2. Proprietary Rights
The Security Software is the Confidential Information of Distance Learning Center, and Distance Learning Center retains all right, title and interest in and to the Security Software. Except as expressly provided in this Software Addendum, the Terms and Conditions and/or Service Order(s), all rights to Distance Learning Center’s intellectual property are specifically reserved, and in no event shall Customer acquire any other rights or licenses, implied or otherwise, by virtue of this Software Addendum. Without restricting the previous sentence, nothing herein shall be construed as a right or license to make, have made, use, sell, offer to sell, import, lease or distribute any products or technology related to the Security Software, or to use any name, identifier, trademark, trade name, service mark or other designation of Distance Learning Center.
Customer may copy the Security Software only to the extent necessary for its authorized use, and for archival and backup purposes, provided that Customer will at all times and in each instance, reproduce all copyright notices and proprietary legends on each copy in the same manner as such notices and legends appear on the original.

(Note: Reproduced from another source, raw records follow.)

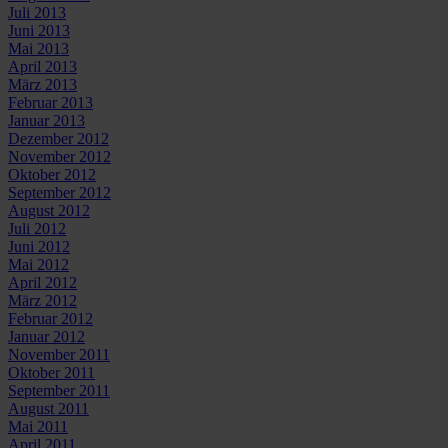
Juli 2013
Juni 2013
Mai 2013
April 2013
März 2013
Februar 2013
Januar 2013
Dezember 2012
November 2012
Oktober 2012
September 2012
August 2012
Juli 2012
Juni 2012
Mai 2012
April 2012
März 2012
Februar 2012
Januar 2012
November 2011
Oktober 2011
September 2011
August 2011
Mai 2011
April 2011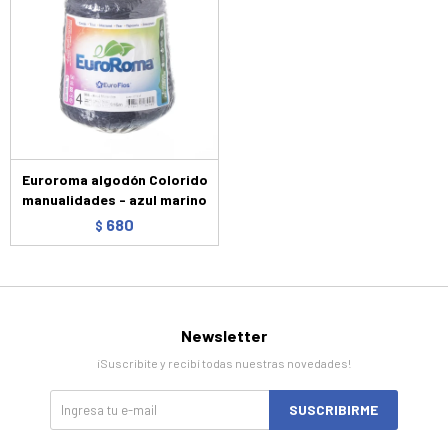
Euroroma algodón Colorido
manualidades - azul marino
680
$
Newsletter
¡Suscribite y recibí todas nuestras novedades!
SUSCRIBIRME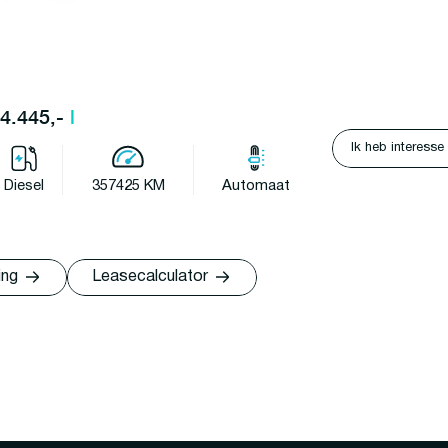
14.445,-
l
Ik heb interesse
Diesel
357425 KM
Automaat
ing
Leasecalculator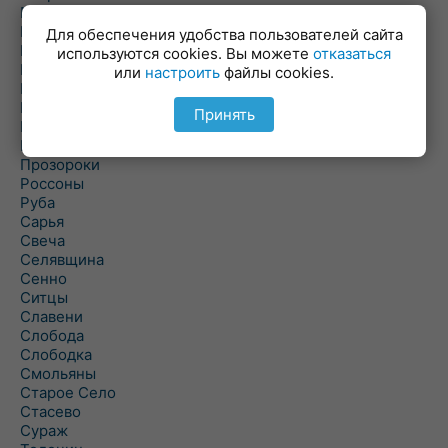
Пальминка
Парафьяново
Для обеспечения удобства пользователей сайта
Плисса
используются cookies. Вы можете
отказаться
Повятье
или
настроить
файлы cookies.
Погоща
Подсвилье
Принять
Полоцк
Поставы
Прозороки
Россоны
Руба
Сарья
Свеча
Селявщина
Сенно
Ситцы
Славени
Слобода
Слободка
Смольяны
Старое Село
Стасево
Сураж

Customer shall not (and shall not allow any third party to) copy (except as provided in the preceding sentence), modify, create a derivative work of, reverse engineer, reverse assemble, disassemble, or decompile the Security Software or any portion thereof or otherwise attempt to discover any source code, or sell, assign, sublicense, grant a security interest in or otherwise transfer any right in or to the Security Software. The foregoing restriction on discovery does not apply to the extent that Customer can view the source code provided to Customer as part of the Security Software without undue effort.
3. Exceptions to Other Documents
The Security Software is not included within the provisions of the Service Level Agreement, nor is the Security Software subject to Section 6 (Indemnification) of the Terms and Conditions, regardless that it is a “Service” for the other portions of the Terms and Conditions.
Notwithstanding Section 3(a) of the Terms and Conditions, Distance Learning Center may terminate the Service Order(s) governing the Security Software upon any breach of this Software Addendum upon immediate written notice. Upon such notice, Customer shall cease all use of the Security Software.
4.Termination
Upon any termination of the Service Order(s) governing the Security Software, Customer shall cease all use of the Security Software, and promptly certify in writing to Distance Learning Center that it has deleted all instances of the Security Software and no copies of the Security Software provided to Customer are in existence.